Sin embargo, un proceso nuevo se está iniciando con el retorno de asiáticos a sus países de origen y, sobre todo, con el auge de demanda migratoria ahora dirigida hacia China; este país se convertirá inevitablemente en territorio de inmigración en las siguientes décadas. Es, desde luego, probable que África se convierta, después de un paso difícil hasta los años 2050, en un continente desarrollado potente y de inmigración en el próximo siglo.

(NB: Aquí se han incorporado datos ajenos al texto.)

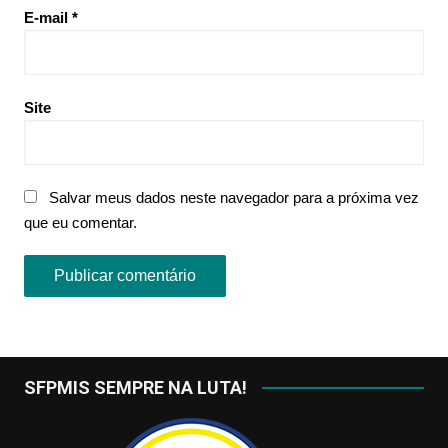
E-mail
*
Site
Salvar meus dados neste navegador para a próxima vez
que eu comentar.
SFPMIS SEMPRE NA LUTA!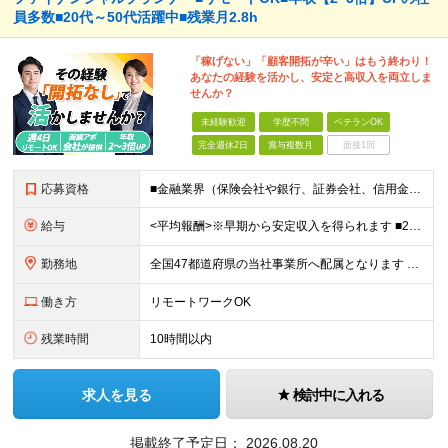
員多数■20代～50代活躍中■残業月2.8h
「稼げない」「顧客開拓が辛い」はもう終わり！
あなたの経験を活かし、安定と高収入を両立しま
せんか？
未経験歓迎
学歴不問
ベテランOK
完全週休2日
賞与複数月
面接1回
応募資格
■金融業界（保険会社や銀行、証券会社、信用金庫など）の営業経験をお持ちの方 ■学歴不問 ※第二新卒の方も歓迎します ※直販の保険営業職経験者も多数活躍中。 お客さまへのご提案に集中できる仕組みにより
給与
<平均報酬>※早期から安定収入を得られます ■2年目～：888万円 ■3年目～：960万円 ■4年目～：1028万円 ★成果連動型報酬（営業成績に応じて支給/45時間分固定残業代含む/超過分は別途支
勤務地
全国47都道府県の当社事業所へ配属となります ※居住地や希望の勤務先を考慮します ※リモートワークOK／転勤なし ＜本社＞ 東京都台東区浅草橋1-1-8 FP浅草橋ビル (変更の範囲)上記を除く当
働き方
リモートワークOK
残業時間
10時間以内
求人を見る
検討中に入れる
掲載終了予定日：
2026.08.20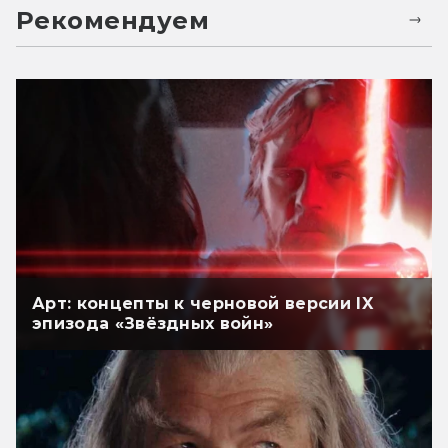
Рекомендуем
Арт: концепты к черновой версии IX
эпизода «Звёздных войн»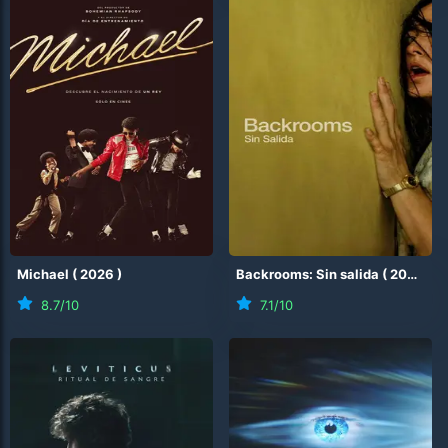
Michael
(
2026
)
Backrooms: Sin salida
(
2026
)
8.7
/10
7.1
/10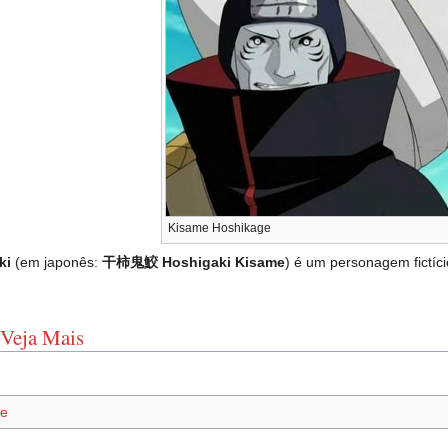
Kisame Hoshikage
ki
(em japonês:
干柿鬼鮫
Hoshigaki Kisame
) é um personagem fictí
:Veja Mais
e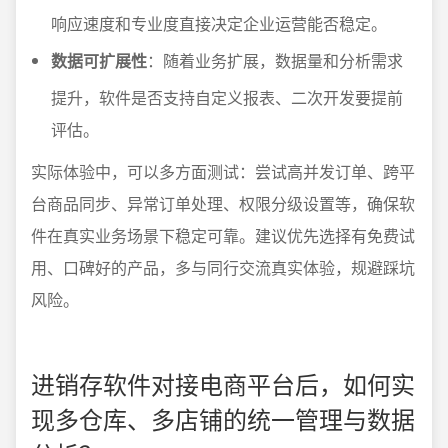
响应速度和专业度直接决定企业运营能否稳定。
数据可扩展性
：随着业务扩展，数据量和分析需求
提升，软件是否支持自定义报表、二次开发要提前
评估。
实际体验中，可以多方面测试：尝试高并发订单、跨平
台商品同步、异常订单处理、权限分级设置等，确保软
件在真实业务场景下稳定可靠。建议优先选择有免费试
用、口碑好的产品，多与同行交流真实体验，规避踩坑
风险。
进销存软件对接电商平台后，如何实
现多仓库、多店铺的统一管理与数据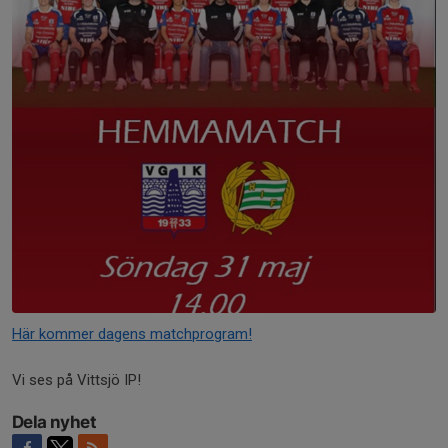
Här kommer dagens matchprogram!
Vi ses på Vittsjö IP!
Dela nyhet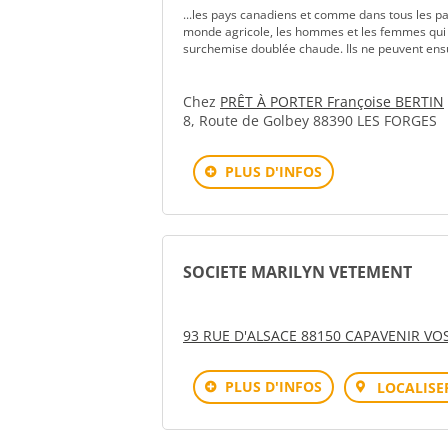
...les pays canadiens et comme dans tous les pay
monde agricole, les hommes et les femmes qui en 
surchemise doublée chaude. Ils ne peuvent ensui
Chez
PRÊT À PORTER Françoise BERTIN
8, Route de Golbey 88390 LES FORGES
PLUS D'INFOS
SOCIETE MARILYN VETEMENT
93 RUE D'ALSACE 88150 CAPAVENIR VO
PLUS D'INFOS
LOCALISE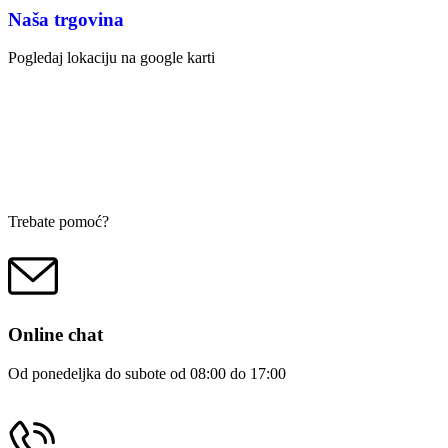
Naša trgovina
Pogledaj lokaciju na google karti
Trebate pomoć?
Online chat
Od ponedeljka do subote od 08:00 do 17:00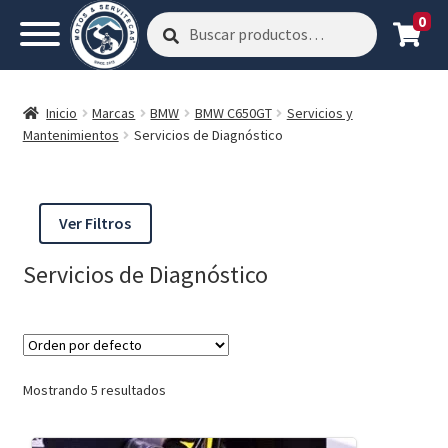
0
Buscar
Buscar
por:
Inicio
Marcas
BMW
BMW C650GT
Servicios y
Mantenimientos
Servicios de Diagnóstico
Ver Filtros
Servicios de Diagnóstico
Mostrando 5 resultados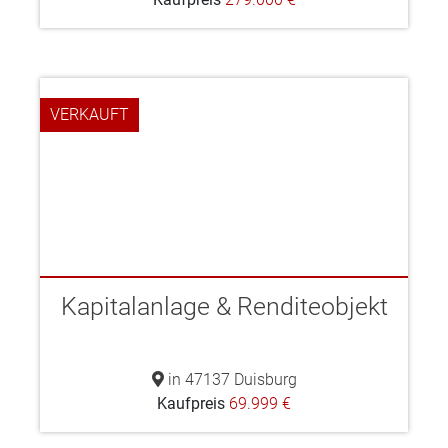
VERKAUFT
Kapitalanlage & Renditeobjekt
in 47137 Duisburg
Kaufpreis
69.999 €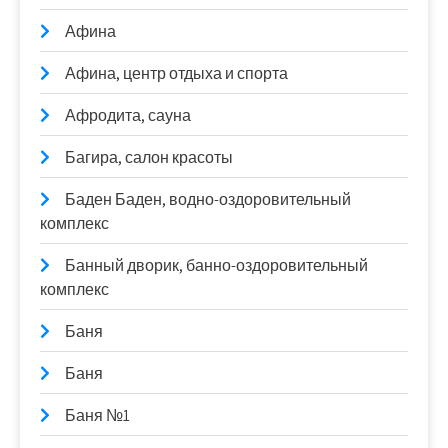
Афина
Афина, центр отдыха и спорта
Афродита, сауна
Багира, салон красоты
Баден Баден, водно-оздоровительный
комплекс
Банный дворик, банно-оздоровительный
комплекс
Баня
Баня
Баня №1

Pues bien, cuantitativamente, tomando la hipótesis más alta de llegada de inmigrantes subsaharianos, Europa recibirá en los próximos 30 años unos 21 millones, es decir, menos de un millón en cada país de la Europa de los Veintiocho (Reino Unido no podrá quedarse aparte de la demanda); si los países del Este no cambian su política xenófoba, tendremos un promedio de entre 1,5 y 2 millones en los países de la zona euro, dado que los países más ricos recibirán más en cifras reales. Por tanto, incluso exagerando en cifras la amenaza, ¡no hay peligro en casa!

En realidad, lo que da temor a los blancos europeos es el color. Los subsaharianos son negros, se perciben más fácilmente, y esta visibilidad ahora les hace más detectables y objetos de mayores prejuicios que los millones de inmigrantes de Europa del Este que han arribado estos últimos 20 años. Aquí estriba el racismo, la manipulación política, el comportamiento profundamente antihumano de los partidos que utilizan los fenotipos como elementos de odio y de recelo para conseguir sus objetivos políticos.

La Comisión Europea recalcó varias veces que, en realidad, Europa necesita de la inmigración. Por supuesto, se debe incentivar su política demográfica, favoreciendo los nacimientos autóctonos con una política que ayude más a las mujeres que quieren tener hijos, y su crecimiento económico si quiere evitar el miedo a la competencia social; pero no podrá hacerlo sin gestionar las migraciones de modo sereno, reflexivo y responsable.

El verdadero peligro que amenaza Europa no es la inmigración subsahariana, sino, más bien, el odio.

Sami Naïr es catedrático de Ciencias Políticas y director del Instituto de Estudios para la Cooperación Mediterránea y Atlántica (IECMA).